# [Assignment]
Among the records, which lines hold the word "Wellness"? Pick them out.

######

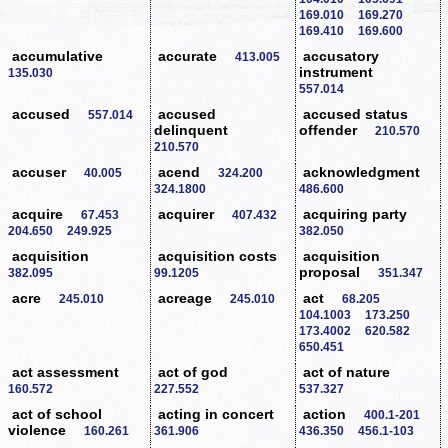
169.010
169.270
169.410
169.600
accumulative
accurate
accusatory
413.005
instrument
135.030
557.014
accused
accused
accused status
557.014
delinquent
offender
210.570
210.570
accuser
acend
acknowledgment
40.005
324.200
324.1800
486.600
acquire
acquirer
acquiring party
67.453
407.432
204.650
249.925
382.050
acquisition
acquisition costs
acquisition
proposal
382.095
99.1205
351.347
acre
acreage
act
245.010
245.010
68.205
104.1003
173.250
173.4002
620.582
650.451
act assessment
act of god
act of nature
160.572
227.552
537.327
act of school
acting in concert
action
400.1-201
violence
160.261
361.906
436.350
456.1-103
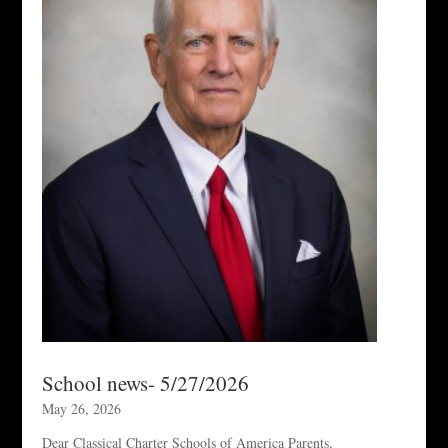
School news- 5/27/2026
May 26, 2026
Dear Classical Charter Schools of America Parents,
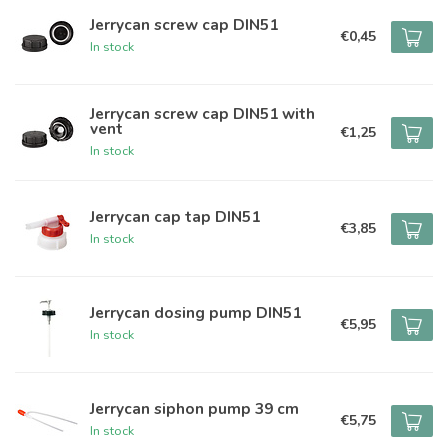
Jerrycan screw cap DIN51
€0,45
In stock
Jerrycan screw cap DIN51 with
vent
€1,25
In stock
Jerrycan cap tap DIN51
€3,85
In stock
Jerrycan dosing pump DIN51
€5,95
In stock
Jerrycan siphon pump 39 cm
€5,75
In stock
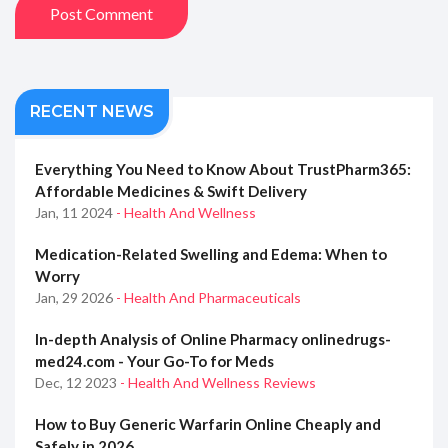
Post Comment
RECENT NEWS
Everything You Need to Know About TrustPharm365:
Affordable Medicines & Swift Delivery
Jan, 11 2024
- Health And Wellness
Medication-Related Swelling and Edema: When to
Worry
Jan, 29 2026
- Health And Pharmaceuticals
In-depth Analysis of Online Pharmacy onlinedrugs-
med24.com - Your Go-To for Meds
Dec, 12 2023
- Health And Wellness Reviews
How to Buy Generic Warfarin Online Cheaply and
Safely in 2026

######

# [Result of this task]
- Health And Wellness
- Health And Wellness Reviews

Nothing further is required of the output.